Ayúdanos a responder con generosidad
a la vocación que hemos recibido de Dios,
para ser en la vida cotidiana
constructores de comunión,
y colaborar con entusiasmo,
en comunión con toda la Iglesia,
en la edificación de la civilización del amor.
Obténnos la gracia de la perseverancia
al vivir una cota alta de vida cristiana,
según el espíritu de las bienaventuranzas;
y haz que, guiados por María Auxiliadora,
podamos encontrarnos un día contigo
en la gran familia del cielo. Amén.

 

 

DÍA TERCERO

En el nombre del Padre, del Hijo y del Espíritu Santo. Amén

Oración inicial

Te damos gracias, Señor, por Juan Bosco. Le diste un corazón lleno de amor y tan dilatado como las orillas de los mares. En él, millares de hombres y mujeres han podido descubrir que eres tú, Dios del amor, el que estás presente como origen, fuente y meta de todo.

Te damos gracias, Señor, porque has visitado a tu Iglesia con hombres santos como Juan Bosco. Él ha encendido una llama y otros la conservan prendida, para que en el mundo los jóvenes y los niños vean y sientan tu presencia de Dios cercano, de Dios amigo.

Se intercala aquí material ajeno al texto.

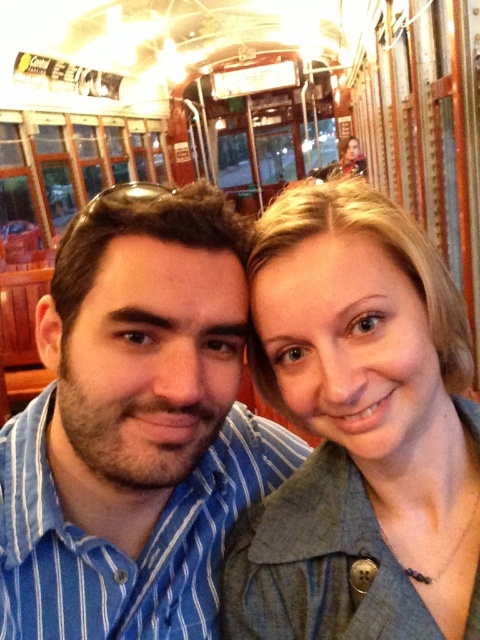 You are a photographer trying to capture a candid shot of both the blue striped shirt at center and the green textured jacket at center. Since you can only focus on one subject at a time, which one should you aim for first to ensure the other is still in frame?

You should focus on the blue striped shirt at center first because it is positioned to the left of the green textured jacket at center, so capturing it first keeps the green textured jacket at center within the frame as you adjust your shot.

Consider the image. You are a photographer standing outside the tram with a camera that has a 5 inch wide lens. You want to take a photo of both the blue striped shirt at center and the green textured jacket at center. Can your lens capture both subjects in the same frame?

The blue striped shirt at center and green textured jacket at center are 5.19 inches apart from each other. Since your lens is 5 inches wide, it is slightly narrower than the distance between them, so you might need to adjust your position or zoom out to ensure both fit within the frame.

You are a passenger in the tram and want to touch the point at coordinates (134, 428). Which object will your finger touch?

The point at coordinates (134, 428) is on the blue striped shirt at center, so your finger will touch the blue striped shirt at center. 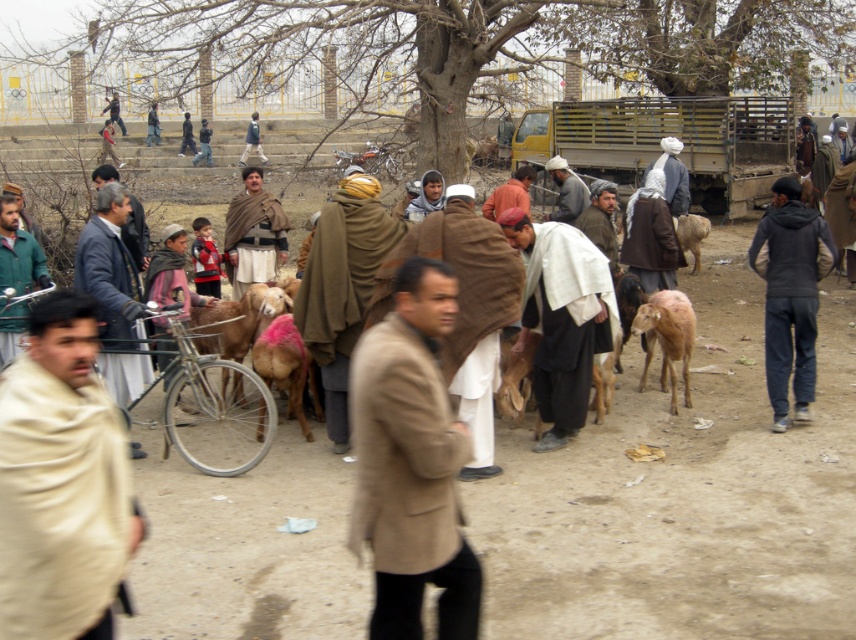 Looking at this image, you are a traveler who wants to choose between the beige wool coat at center and the light brown woolen jacket at left for protection against the cold. Based on their sizes, which one would provide more coverage and warmth?

The beige wool coat at center has a greater height compared to the light brown woolen jacket at left, so it would provide more coverage and warmth.

You are a traveler standing at the edge of the market and see the light brown woolen goat at center and the light brown woolen sheep at center. Which animal is positioned lower in the image?

The light brown woolen goat at center is positioned lower than the light brown woolen sheep at center.

You are a traveler who wants to set up a tent in the brown dirt field at center. However, you notice the brown woolen robe at center is also present. Can you determine if there is enough space to set up your tent without overlapping the robe?

The brown dirt field at center has a larger size compared to brown woolen robe at center, so there is enough space to set up the tent without overlapping the robe. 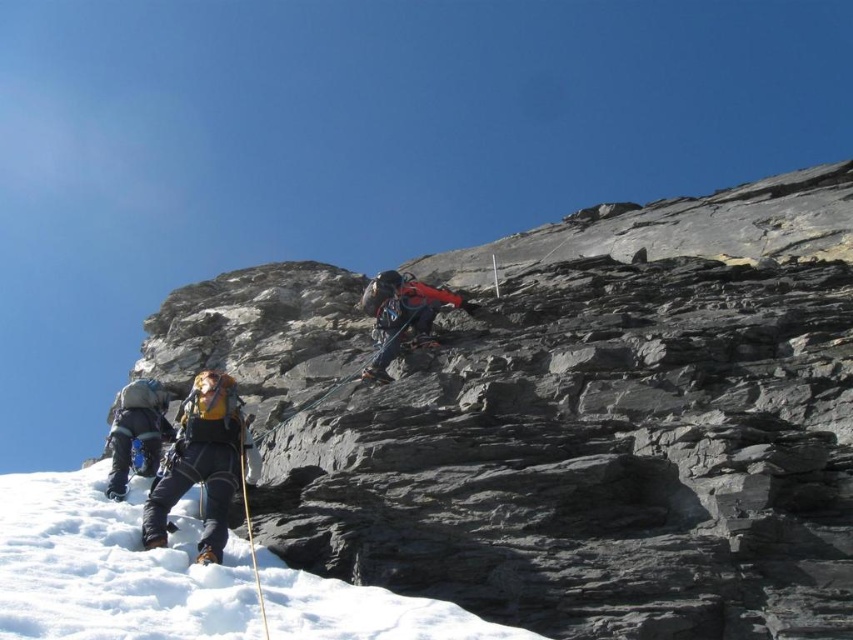 In the scene shown: You are a climber trying to navigate between two points on the cliff. The first point is at coordinate point(88, 467) and the second is at point(204, 451). Which point is closer to the top of the cliff?

Point(204, 451) is closer to the top of the cliff because it is in front of point(88, 467), which is behind it.

You are a climber preparing to ascend the snow slope. You see the white powdery snow at lower left and the matte blue jacket at lower left. Which object is located to the right of the other?

The white powdery snow at lower left is positioned on the right side of matte blue jacket at lower left, so the white powdery snow at lower left is to the right of the matte blue jacket at lower left.

You are a climber preparing to ascend the cliff and need to place your gear on the white powdery snow at lower left before starting. However, there is a matte blue jacket at lower left in the way. Can you easily access the snow area without moving the jacket?

The white powdery snow at lower left is closer to the viewer than the matte blue jacket at lower left, so the snow is in front of the jacket. Therefore, you can easily access the snow area without needing to move the jacket since it is already in front. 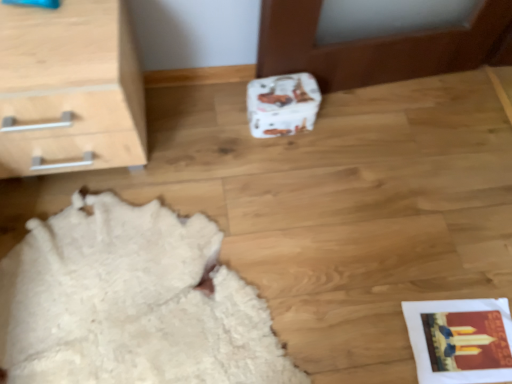 This screenshot has width=512, height=384. I want to click on empty space that is in between light wood/texture chest of drawers at upper left and white paper shoe box at center, so click(x=208, y=125). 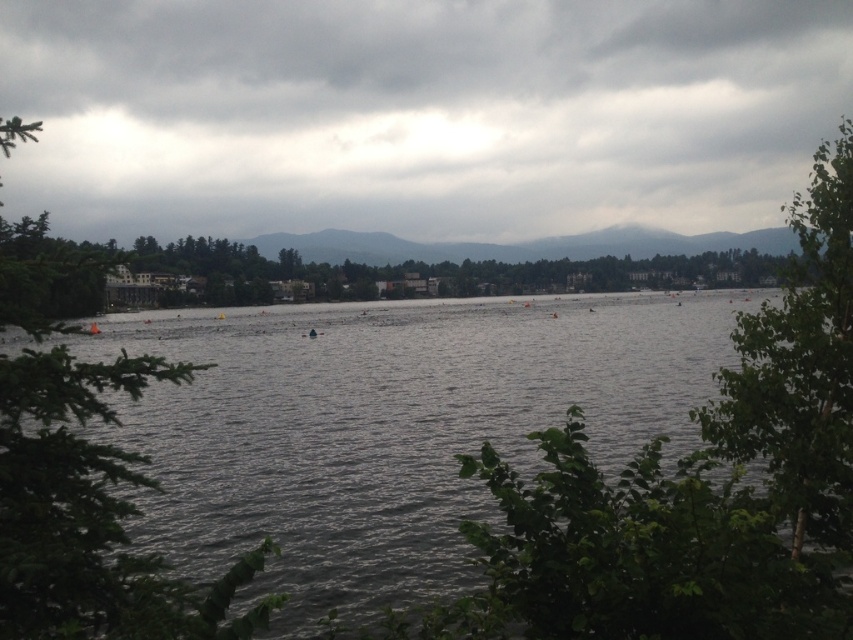 In the scene shown: You are a bird flying over the lakeside scene. You want to land on the tallest tree to rest. Which tree should you choose between the green leafy tree at left and the green leafy tree at right?

The green leafy tree at right is taller than the green leafy tree at left, so you should choose the green leafy tree at right to land on.

You are standing at the lakeside and looking towards the point marked as point (419,113). What do you see in that direction?

You see the cloudy sky at upper center in the direction of point (419,113).

You are standing in the middle of the lakeside scene and see the green leafy tree at left and the green leafy tree at right. Which tree is positioned more to your left side?

The green leafy tree at left is positioned more to your left side than the green leafy tree at right. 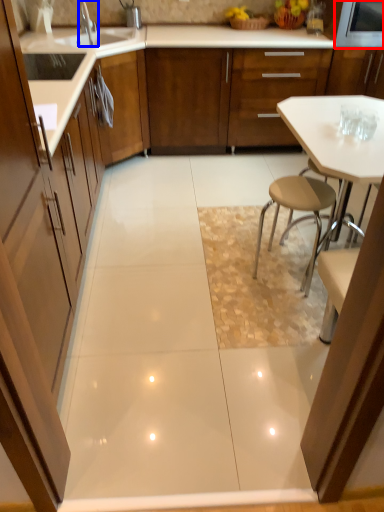 Question: Which of the following is the farthest to the observer, appliance (highlighted by a red box) or tap (highlighted by a blue box)?

Choices:
 (A) appliance
 (B) tap

Answer: (A) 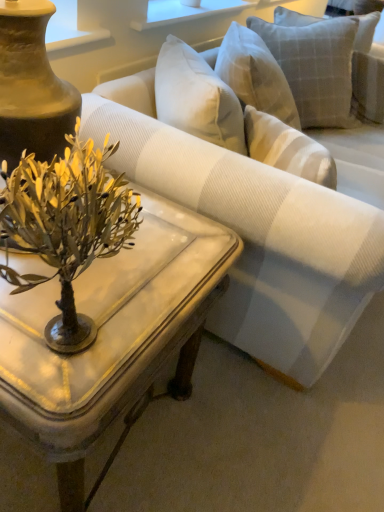 Measure the distance between white striped fabric couch at center and camera.

A: white striped fabric couch at center and camera are 35.72 inches apart.

Locate an element on the screen. white striped fabric couch at center is located at coordinates (298, 269).

At what (x,y) coordinates should I click in order to perform the action: click on light gray textured pillow at upper right. Please return your answer as a coordinate pair (x, y). Image resolution: width=384 pixels, height=512 pixels. Looking at the image, I should click on (314, 66).

The height and width of the screenshot is (512, 384). What are the coordinates of `white marble coffee table at center` in the screenshot? It's located at (112, 336).

Identify the location of metallic gold plant at center. This screenshot has width=384, height=512. (67, 226).

Which of these two, white striped fabric couch at center or white marble coffee table at center, is smaller?

white marble coffee table at center.

Does white striped fabric couch at center appear on the right side of white marble coffee table at center?

Correct, you'll find white striped fabric couch at center to the right of white marble coffee table at center.

The height and width of the screenshot is (512, 384). I want to click on studio couch behind the white marble coffee table at center, so click(x=298, y=269).

Measure the distance between white striped fabric couch at center and white marble coffee table at center.

They are 14.44 inches apart.

Considering the sizes of white marble coffee table at center and metallic gold plant at center in the image, is white marble coffee table at center bigger or smaller than metallic gold plant at center?

Considering their sizes, white marble coffee table at center takes up more space than metallic gold plant at center.

Which is behind, white marble coffee table at center or metallic gold plant at center?

Positioned behind is white marble coffee table at center.

Does white marble coffee table at center have a lesser width compared to metallic gold plant at center?

In fact, white marble coffee table at center might be wider than metallic gold plant at center.

Would you say white marble coffee table at center is a long distance from metallic gold plant at center?

Actually, white marble coffee table at center and metallic gold plant at center are a little close together.

Identify the location of coffee table below the light gray textured pillow at upper right (from the image's perspective). The image size is (384, 512). (112, 336).

From the image's perspective, is white marble coffee table at center positioned above or below light gray textured pillow at upper right?

From the image's perspective, white marble coffee table at center appears below light gray textured pillow at upper right.

Does white marble coffee table at center come in front of light gray textured pillow at upper right?

That is True.

Between point (297, 94) and point (64, 172), which one is positioned behind?

The point (297, 94) is farther from the camera.

In the scene shown: Does light gray textured pillow at upper right have a lesser width compared to metallic gold plant at center?

No.

Is point (310, 335) in front of point (12, 174)?

No.

Which object is positioned more to the right, white striped fabric couch at center or metallic gold plant at center?

Positioned to the right is white striped fabric couch at center.

Can metallic gold plant at center be found inside white striped fabric couch at center?

No.

Which object is wider, white striped fabric couch at center or metallic gold plant at center?

With larger width is white striped fabric couch at center.

Is light gray textured pillow at upper right taller or shorter than white striped fabric couch at center?

Considering their sizes, light gray textured pillow at upper right has less height than white striped fabric couch at center.

Is point (305, 89) positioned behind point (310, 316)?

Yes.

Which object is thinner, light gray textured pillow at upper right or white striped fabric couch at center?

With smaller width is light gray textured pillow at upper right.

Is white striped fabric couch at center located within white marble coffee table at center?

No, white marble coffee table at center does not contain white striped fabric couch at center.

From a real-world perspective, is white marble coffee table at center physically below white striped fabric couch at center?

Yes.

Can you tell me how much white marble coffee table at center and white striped fabric couch at center differ in facing direction?

They differ by 1.97 degrees in their facing directions.

Identify the location of coffee table on the left of white striped fabric couch at center. The width and height of the screenshot is (384, 512). (112, 336).

What are the coordinates of `flower in front of the white marble coffee table at center` in the screenshot? It's located at (67, 226).

From the image, which object appears to be farther from light gray textured pillow at upper right, metallic gold plant at center or white striped fabric couch at center?

The object further to light gray textured pillow at upper right is metallic gold plant at center.

Looking at the image, which one is located further to white striped fabric couch at center, metallic gold plant at center or white marble coffee table at center?

metallic gold plant at center is further to white striped fabric couch at center.

From the image, which object appears to be farther from metallic gold plant at center, white marble coffee table at center or light gray textured pillow at upper right?

light gray textured pillow at upper right is positioned further to the anchor metallic gold plant at center.

Considering their positions, is white marble coffee table at center positioned further to light gray textured pillow at upper right than white striped fabric couch at center?

Among the two, white marble coffee table at center is located further to light gray textured pillow at upper right.

Which object lies further to the anchor point white marble coffee table at center, light gray textured pillow at upper right or white striped fabric couch at center?

Based on the image, light gray textured pillow at upper right appears to be further to white marble coffee table at center.

From the image, which object appears to be nearer to metallic gold plant at center, light gray textured pillow at upper right or white marble coffee table at center?

white marble coffee table at center.

Estimate the real-world distances between objects in this image. Which object is further from light gray textured pillow at upper right, white marble coffee table at center or metallic gold plant at center?

The object further to light gray textured pillow at upper right is metallic gold plant at center.

In the scene shown: Which object lies further to the anchor point light gray textured pillow at upper right, white striped fabric couch at center or white marble coffee table at center?

white marble coffee table at center.

You are a GUI agent. You are given a task and a screenshot of the screen. Output one action in this format:
    pyautogui.click(x=<x>, y=<y>)
    Task: Click on the studio couch between light gray textured pillow at upper right and white marble coffee table at center from top to bottom
    The height and width of the screenshot is (512, 384).
    Given the screenshot: What is the action you would take?
    pyautogui.click(x=298, y=269)

Find the location of a particular element. coffee table between metallic gold plant at center and light gray textured pillow at upper right along the z-axis is located at coordinates (112, 336).

Where is `flower between white marble coffee table at center and white striped fabric couch at center`? The image size is (384, 512). flower between white marble coffee table at center and white striped fabric couch at center is located at coordinates (67, 226).

You are a GUI agent. You are given a task and a screenshot of the screen. Output one action in this format:
    pyautogui.click(x=<x>, y=<y>)
    Task: Click on the studio couch between metallic gold plant at center and light gray textured pillow at upper right from front to back
    The image size is (384, 512).
    Given the screenshot: What is the action you would take?
    pyautogui.click(x=298, y=269) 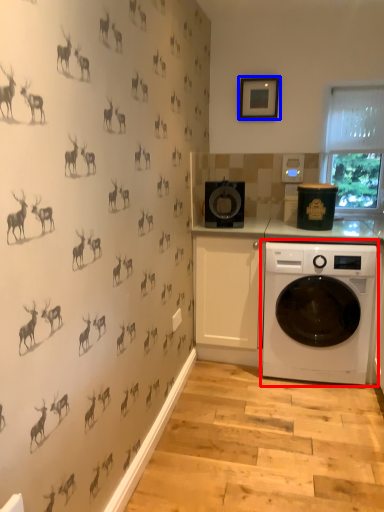 Question: Among these objects, which one is nearest to the camera, washing machine (highlighted by a red box) or picture frame (highlighted by a blue box)?

Choices:
 (A) washing machine
 (B) picture frame

Answer: (A) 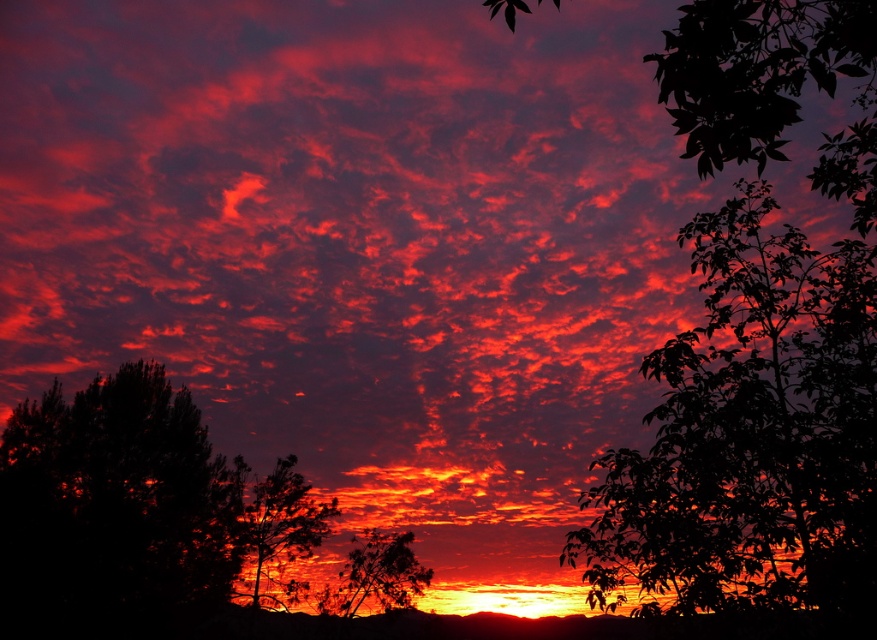 Does point (243, 497) come in front of point (380, 586)?

No, it is not.

Does silky dark green tree at lower left have a lesser height compared to silhouette leafy tree at center?

No, silky dark green tree at lower left is not shorter than silhouette leafy tree at center.

Is point (240, 577) positioned before point (374, 586)?

No, it is behind (374, 586).

Where is `silky dark green tree at lower left`? This screenshot has width=877, height=640. silky dark green tree at lower left is located at coordinates (280, 532).

Does point (866, 464) lie in front of point (151, 588)?

Yes.

Is point (763, 285) more distant than point (282, 636)?

No.

What do you see at coordinates (752, 433) in the screenshot?
I see `silhouette leafy tree at right` at bounding box center [752, 433].

This screenshot has height=640, width=877. I want to click on silhouette leafy tree at right, so click(x=752, y=433).

Which is more to the left, silhouette leafy tree at right or silhouette leafy tree at center?

From the viewer's perspective, silhouette leafy tree at center appears more on the left side.

Which is more to the right, silhouette leafy tree at right or silhouette leafy tree at center?

silhouette leafy tree at right

Is point (610, 550) farther from camera compared to point (322, 588)?

That is False.

At what (x,y) coordinates should I click in order to perform the action: click on silhouette leafy tree at right. Please return your answer as a coordinate pair (x, y). This screenshot has width=877, height=640. Looking at the image, I should click on (752, 433).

Te damos gracias, Señor, por Juan Bosco, padre y maestro de la juventud, profeta de la educación en los tiempos nuevos, amigo entrañable de los jóvenes, que decía: «Me basta que seáis jóvenes para que os quiera». Bastan testigos así para que muchos creamos que Tú eres el Dios del amor. Amén.

 

Oración para el tercer día

¡Oh Don Bosco Santo! Por el amor filial que tuviste a la Santa Iglesia y al Sumo Pontífice, a quien defendiste constantemente; alcánzanos la gracia de ser siempre dignos hijos de la Iglesia Católica, y de amar al Papa y venerar en él al Infalible Vicario de Nuestro Señor Jesucristo.

 

Oración para obtener una gracia

Oh Don Bosco Santo, cuando estabas en esta tierra no había nadie que acudiendo a ti, no fuera, por ti mismo, benignamente recibido, consolado y ayudado. Ahora en el cielo, donde la caridad se perfecciona ¡cuánto debe arder tu gran corazón en amor hacia los necesitados! Mira, pues, mis presentes necesidades y ayúdame obteniéndome del Señor… (Pídase la gracia).

También tú has experimentado durante la vida las privaciones, las enfermedades, las contradicciones, la incertidumbre del porvenir, las ingratitudes, las afrentas, las calumnias, las persecuciones y sabes qué cosa es sufrir.

Por eso, oh Don Bosco Santo, vuelve hacia mí tu bondadosa mirada y obtenme del Señor cuanto te pido, si es ventajoso para mi alma; o si no, alcánzame alguna otra gracia que me sea aún más útil, y una conformidad filial a la divina voluntad en todas las cosas, al mismo tiempo que una vida virtuosa y una santa muerte. Amén.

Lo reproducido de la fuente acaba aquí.